▸ **Task data**
Start of Block

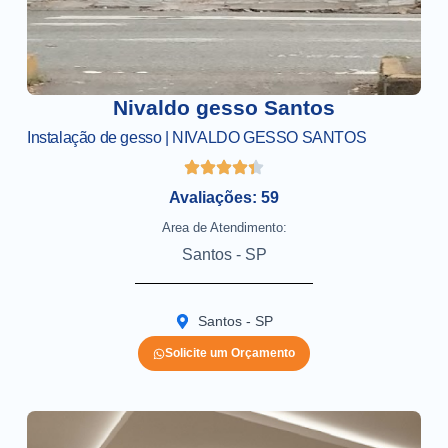
Nivaldo gesso Santos
Instalação de gesso | NIVALDO GESSO SANTOS
Avaliações: 59
Area de Atendimento:
Santos - SP
Santos - SP
Solicite um Orçamento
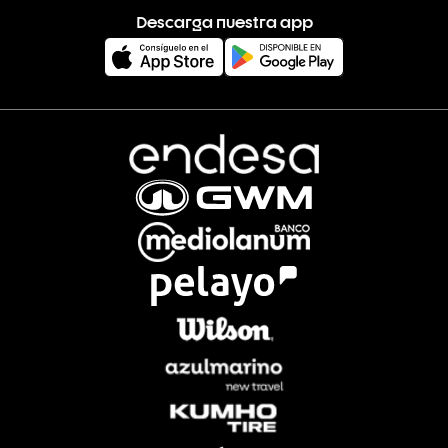
Descarga nuestra app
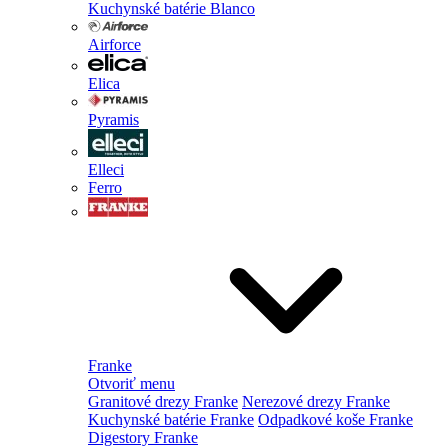
Kuchynské batérie Blanco
Airforce
Elica
Pyramis
Elleci
Ferro
Franke
Otvoriť menu
Granitové drezy Franke
Nerezové drezy Franke
Kuchynské batérie Franke
Odpadkové koše Franke
Digestory Franke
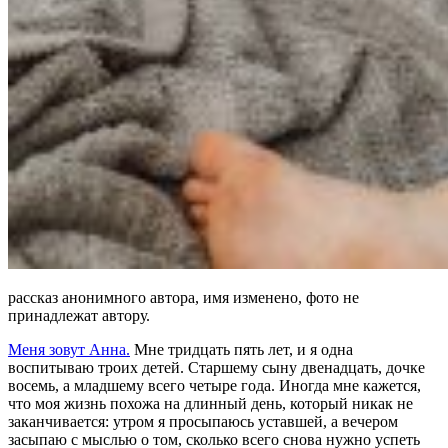
рассказ анонимного автора, имя изменено, фото не
принадлежат автору.
Меня зовут Анна.
Мне тридцать пять лет, и я одна
воспитываю троих детей. Старшему сыну двенадцать, дочке
восемь, а младшему всего четыре года. Иногда мне кажется,
что моя жизнь похожа на длинный день, который никак не
заканчивается: утром я просыпаюсь уставшей, а вечером
засыпаю с мыслью о том, сколько всего снова нужно успеть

End of Block

▸ **What is required**
Return every record exactly, leaving out the pictures.

▸ **Task answer**
Nivaldo gesso Santos
Instalação de gesso | NIVALDO GESSO SANTOS
Avaliações: 59
Area de Atendimento:
Santos - SP
Santos - SP
Solicite um Orçamento
Descarga nuestra app
Kuchynské batérie Blanco
Airforce
Elica
Pyramis
Elleci
Ferro
Franke
Otvoriť menu
Granitové drezy Franke
Nerezové drezy Franke
Kuchynské batérie Franke
Odpadkové koše Franke
Digestory Franke
рассказ анонимного автора, имя изменено, фото не
принадлежат автору.
Меня зовут Анна.
Мне тридцать пять лет, и я одна
воспитываю троих детей. Старшему сыну двенадцать, дочке
восемь, а младшему всего четыре года. Иногда мне кажется,
что моя жизнь похожа на длинный день, который никак не
заканчивается: утром я просыпаюсь уставшей, а вечером
засыпаю с мыслью о том, сколько всего снова нужно успеть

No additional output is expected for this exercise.